Giovedì, 18 Ottobre 2018

Vatican forges ties with South Sudan


Vatican City, February 22 - The Holy See has
established diplomatic relations with South Sudan, one of about
40 states to do so, the Vatican said in a statement Friday.
South Sudan became an independent state on 9 July 2011,
following a referendum that passed with 98.83% of the vote and
six years after a civil war that ended in 2005.
It is a United Nations member state and a member of the
African Union.
Officially the Republic of South Sudan, and previously known
as Southern Sudan, it is a landlocked country in east-central
Its current capital is Juba, also its largest city.

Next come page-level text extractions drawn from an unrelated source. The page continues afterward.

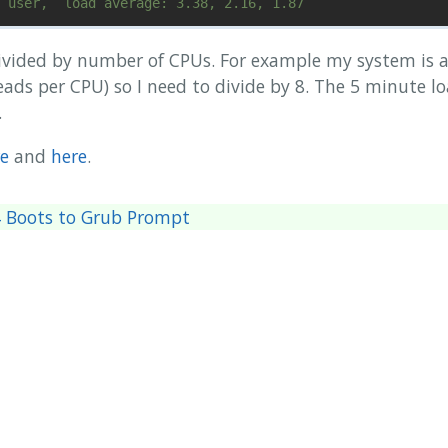
ivided by number of CPUs. For example my system is a
ads per CPU) so I need to divide by 8. The 5 minute lo
.
e
and
here
.
04 Boots to Grub Prompt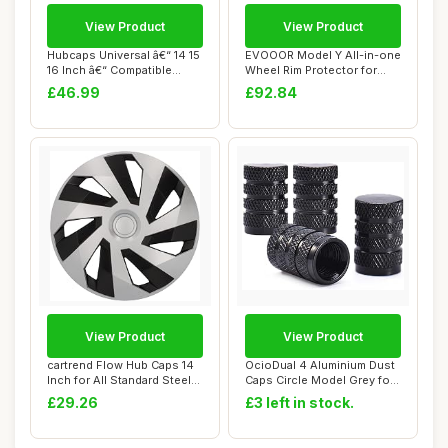
View Product
View Product
Hubcaps Universal â€“ 14 15
EVOOOR Model Y All-in-one
16 Inch â€“ Compatible...
Wheel Rim Protector for
Tesla Mode...
£46.99
£92.84
View Product
View Product
cartrend Flow Hub Caps 14
OcioDual 4 Aluminium Dust
Inch for All Standard Steel
Caps Circle Model Grey for
Rims, ...
Cars Mo...
£29.26
£3 left in stock.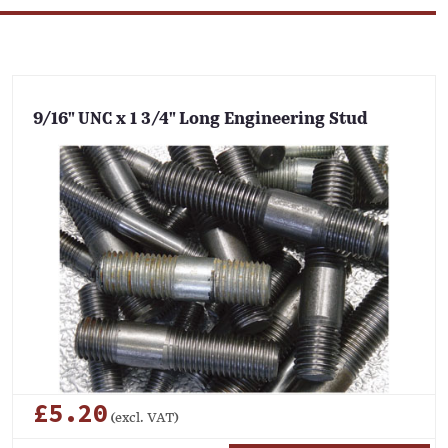
9/16" UNC x 1 3/4" Long Engineering Stud
£5.20
(excl. VAT)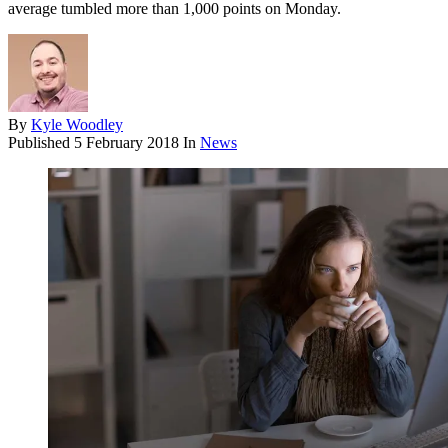
average tumbled more than 1,000 points on Monday.
By
Kyle Woodley
Published
5 February 2018
In
News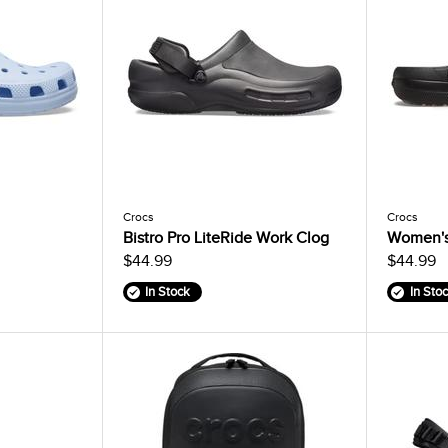
Crocs
Crocs
Bistro Pro LiteRide Work Clog
Women's 
$44.99
$44.99
In Stock
In Sto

The capital is planned to move to the more centrally located
Ramciel in the future.
The modern states of South Sudan and Sudan were part of
Egypt under the Muhammad Ali Dynasty, later being governed as an
Anglo-Egyptian condominium until Sudanese independence was
achieved in 1956.
Following the First Sudanese Civil War, the Southern Sudan
Autonomous Region was formed in 1972 and lasted until 1983.
A second Sudanese civil war soon developed and ended with
the Comprehensive Peace Agreement of 2005.
Later that year, southern autonomy was restored when an
Autonomous Government of Southern Sudan was formed.
Some 115 countries have recognised South Sudan.